Urgensi
Kolom Agama pada KTP
Moh Rosyid ; Dosen STAIN Kudus,
Pegiat Komunitas Lintas Agama dan Keyakinan Pantura Timur
|
SUARA
MERDEKA, 04 Agustus 2014
"Amanat UU Nomor
1/PNPS Tahun 1965 memberi ajang luas bagi warga dalam memilih ragam
agama"
DALAM diskusi mengenai visi dan misi capres 2014 bertajuk ”Masa Depan Kebebasan Beragama dan
Kelompok Minoritas di Indonesia” di Jakarta pada 18 Juni 2014, Ketua DPP
PPP Bidang Organisasi dan Pemantapan Ideologi, Irgan Chairul Mahfiz
mengatakan, bila Prabowo-Hatta terpilih menjadi presiden-wakil presiden,
mereka mempertahankan kolom agama dalam KTP.

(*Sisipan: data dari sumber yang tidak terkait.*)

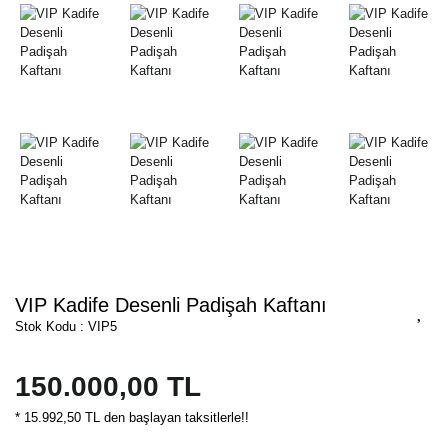
VIP Kadife Desenli Padişah Kaftanı
Stok Kodu : VIP5
150.000,00 TL
* 15.992,50 TL den başlayan taksitlerle!!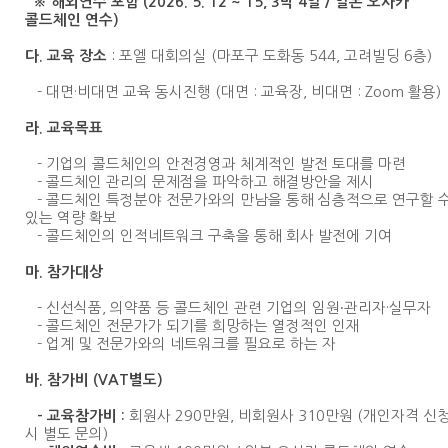
※ 해외연수 포함 (2026. 5. 12 ~ 15, 3박 4일 / 일본 오사카
콜드체인 연수
)
:
포엘 대회의실 (마포구 도화동 544, 고려빌딩 6층)
다. 교육 장소
- 대면·비대면 교육 동시진행 (대면 : 교육장, 비대면 : Zoom 활용)
라. 교육목표
- 기업의 콜드체인의 안전경영과 체계적인 발전 토대를 마련
- 콜드체인 관리의 문제점을 파악하고 해결방안을 제시
- 콜드체인 특정분야 전문가와의 만남을 통해 심층적으로 연구할 
있는 역량 확보
- 콜드체인의 인적네트워크 구축을 통해 회사 발전에 기여
마. 참가대상
- 신선식품, 의약품 등 콜드체인 관련 기업의 임원∙관리자·실무자
- 콜드체인 전문가가 되기를 희망하는 열정적인 인재
- 업계 및 전문가와의 네트워크를 필요로 하는 자
바. 참가비 (VAT별도)
회원사 290만원, 비회원사 310만원 (개인자격 신
- 교육참가비 :
시 별도 문의)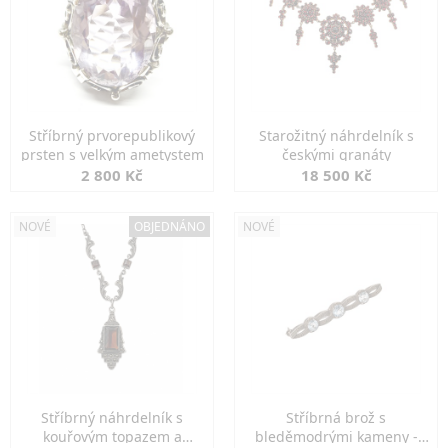
Stříbrný prvorepublikový
Starožitný náhrdelník s
prsten s velkým ametystem
českými granáty
2 800 Kč
18 500 Kč
NOVÉ
OBJEDNÁNO
NOVÉ
Stříbrný náhrdelník s
Stříbrná brož s
kouřovým topazem a
bleděmodrými kameny -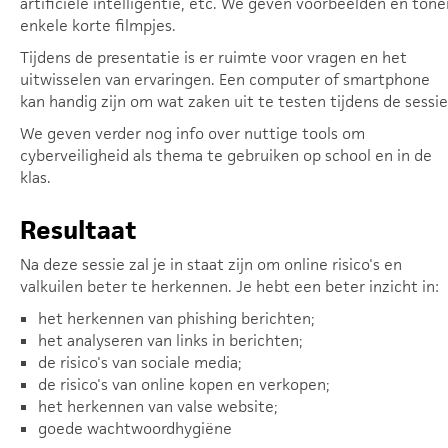
artificiële intelligentie, etc. We geven voorbeelden en tone
enkele korte filmpjes.
Tijdens de presentatie is er ruimte voor vragen en het
uitwisselen van ervaringen. Een computer of smartphone
kan handig zijn om wat zaken uit te testen tijdens de sessie
We geven verder nog info over nuttige tools om
cyberveiligheid als thema te gebruiken op school en in de
klas.
Resultaat
Na deze sessie zal je in staat zijn om online risico's en
valkuilen beter te herkennen. Je hebt een beter inzicht in:
het herkennen van phishing berichten;
het analyseren van links in berichten;
de risico's van sociale media;
de risico's van online kopen en verkopen;
het herkennen van valse website;
goede wachtwoordhygiëne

Pertimbangannya, kebijakan itu bermakna positif sebagai
identitas keyakinan bagi pemegang, menciptakan kenyamanan bagi yang ingin
menunjukkan identitas keagamaannya, dan membangun suasana saling menghargai
antarpemeluk agama. Penghapusan kolom agama justru bisa melukai perasaan umat
beragama.
Adapun tim sukses Jokowi-JK, Musdah Mulia menegaskan bahwa bila
terpilih Jokowi akan menghapus kolom agama pada KTP. Dikatakan Jokowi
menyatakan persetujuannya sepanjang hal itu demi kesejahteraan rakyat (SM,
21/6/14). Kendati waktu itu capres itu kemudian membantah pernyataan tim
suksesnya itu, masalah tersebut menjadi perbincangan hangat di jejaring media
sosial.
Saya tak akan mengaitkan dengan visi misi capres namun an sich menganalisis urgensinya.

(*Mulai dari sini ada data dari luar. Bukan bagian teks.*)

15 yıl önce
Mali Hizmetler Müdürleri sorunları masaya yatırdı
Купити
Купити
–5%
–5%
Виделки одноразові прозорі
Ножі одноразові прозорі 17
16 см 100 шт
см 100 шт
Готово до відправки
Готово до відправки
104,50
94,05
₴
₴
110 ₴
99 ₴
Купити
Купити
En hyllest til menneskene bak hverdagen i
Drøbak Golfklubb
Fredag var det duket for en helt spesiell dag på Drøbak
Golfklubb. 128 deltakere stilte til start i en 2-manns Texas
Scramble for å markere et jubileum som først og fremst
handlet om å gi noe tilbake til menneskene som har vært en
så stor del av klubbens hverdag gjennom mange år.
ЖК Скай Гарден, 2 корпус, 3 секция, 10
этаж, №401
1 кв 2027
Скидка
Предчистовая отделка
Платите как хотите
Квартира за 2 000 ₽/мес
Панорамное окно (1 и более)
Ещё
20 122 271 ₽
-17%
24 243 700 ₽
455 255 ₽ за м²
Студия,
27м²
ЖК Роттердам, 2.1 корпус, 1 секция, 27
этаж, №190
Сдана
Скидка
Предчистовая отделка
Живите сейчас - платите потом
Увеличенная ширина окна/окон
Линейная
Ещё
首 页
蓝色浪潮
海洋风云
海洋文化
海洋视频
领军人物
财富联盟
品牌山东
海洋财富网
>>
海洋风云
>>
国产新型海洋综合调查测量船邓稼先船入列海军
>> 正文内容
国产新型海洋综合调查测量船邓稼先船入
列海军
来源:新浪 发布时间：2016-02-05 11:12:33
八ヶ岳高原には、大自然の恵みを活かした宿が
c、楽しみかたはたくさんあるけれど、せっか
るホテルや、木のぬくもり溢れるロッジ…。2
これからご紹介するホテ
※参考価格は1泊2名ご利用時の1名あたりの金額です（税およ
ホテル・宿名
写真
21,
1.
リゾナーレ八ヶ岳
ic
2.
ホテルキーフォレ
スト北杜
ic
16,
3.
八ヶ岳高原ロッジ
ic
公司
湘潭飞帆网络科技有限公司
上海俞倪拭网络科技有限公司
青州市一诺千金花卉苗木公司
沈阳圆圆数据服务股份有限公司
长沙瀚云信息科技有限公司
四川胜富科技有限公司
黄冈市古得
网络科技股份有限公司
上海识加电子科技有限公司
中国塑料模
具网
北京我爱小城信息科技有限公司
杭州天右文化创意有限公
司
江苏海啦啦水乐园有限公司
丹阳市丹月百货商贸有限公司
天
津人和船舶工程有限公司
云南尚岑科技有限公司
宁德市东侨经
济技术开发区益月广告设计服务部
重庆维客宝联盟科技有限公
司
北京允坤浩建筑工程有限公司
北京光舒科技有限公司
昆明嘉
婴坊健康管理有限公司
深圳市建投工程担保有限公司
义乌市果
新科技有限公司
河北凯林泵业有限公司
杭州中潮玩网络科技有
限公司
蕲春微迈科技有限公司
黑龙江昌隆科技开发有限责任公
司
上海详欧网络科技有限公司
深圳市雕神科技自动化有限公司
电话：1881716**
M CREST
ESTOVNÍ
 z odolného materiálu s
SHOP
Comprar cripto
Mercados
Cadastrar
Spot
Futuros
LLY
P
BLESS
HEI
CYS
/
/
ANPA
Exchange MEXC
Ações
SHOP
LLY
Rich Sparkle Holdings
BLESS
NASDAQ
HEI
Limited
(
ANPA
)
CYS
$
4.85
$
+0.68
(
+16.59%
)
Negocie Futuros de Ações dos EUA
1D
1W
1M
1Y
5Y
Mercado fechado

Kendati KPU sudah mengumumkan hasil pilpres, diskursus tentang kolom agama
bisa bergulir sampai kapan pun, siapa pun presidennya. Pertama; kolom agama
kadang membawa petaka bagi pemilik bila ia berada di tengah konflik bernuansa
SARA (terutama agama). Bahkan KTP yang menerakan agama mengakibatkan ia jadi
sasaran tembak.
Kedua; ada kerancuan dari sono-nya.
Mengacu Pasal 61 (2) UU Nomor 23 Tahun 2006 tentang Adminduk, berkait kolom
agama bagi penduduk yang agamanya diakui sesuai ketentuan perundangan, atau
bagi penghayat kepercayaan (biasanya kolom tak diisi apa-apa alias kosong),
dalam praktik mereka tetap dilayani dan dicatat dalam database kependudukan.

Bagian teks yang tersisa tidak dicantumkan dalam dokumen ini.